Could you retype all of the records exactly, leaving out every picture?

RECORDS FOR THE TASK START

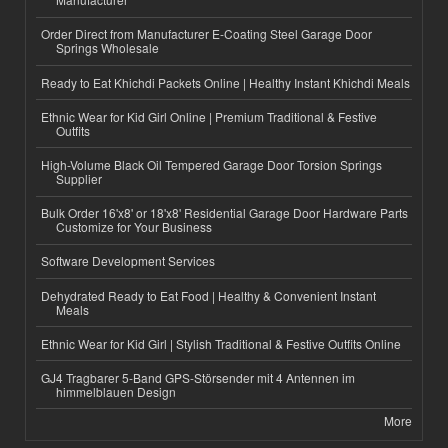
Order Direct from Manufacturer E-Coating Steel Garage Door
Springs Wholesale
Ready to Eat Khichdi Packets Online | Healthy Instant Khichdi Meals
Ethnic Wear for Kid Girl Online | Premium Traditional & Festive
Outfits
High-Volume Black Oil Tempered Garage Door Torsion Springs
Supplier
Bulk Order 16'x8' or 18'x8' Residential Garage Door Hardware Parts
Customize for Your Business
Software Development Services
Dehydrated Ready to Eat Food | Healthy & Convenient Instant
Meals
Ethnic Wear for Kid Girl | Stylish Traditional & Festive Outfits Online
GJ4 Tragbarer 5-Band GPS-Störsender mit 4 Antennen im
himmelblauen Design
More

RECORDS FOR THE TASK END

**EXERCISE RESULT:**
Order Direct from Manufacturer E-Coating Steel Garage Door
Springs Wholesale
Ready to Eat Khichdi Packets Online | Healthy Instant Khichdi Meals
Ethnic Wear for Kid Girl Online | Premium Traditional & Festive
Outfits
High-Volume Black Oil Tempered Garage Door Torsion Springs
Supplier
Bulk Order 16'x8' or 18'x8' Residential Garage Door Hardware Parts
Customize for Your Business
Software Development Services
Dehydrated Ready to Eat Food | Healthy & Convenient Instant
Meals
Ethnic Wear for Kid Girl | Stylish Traditional & Festive Outfits Online
GJ4 Tragbarer 5-Band GPS-Störsender mit 4 Antennen im
himmelblauen Design
More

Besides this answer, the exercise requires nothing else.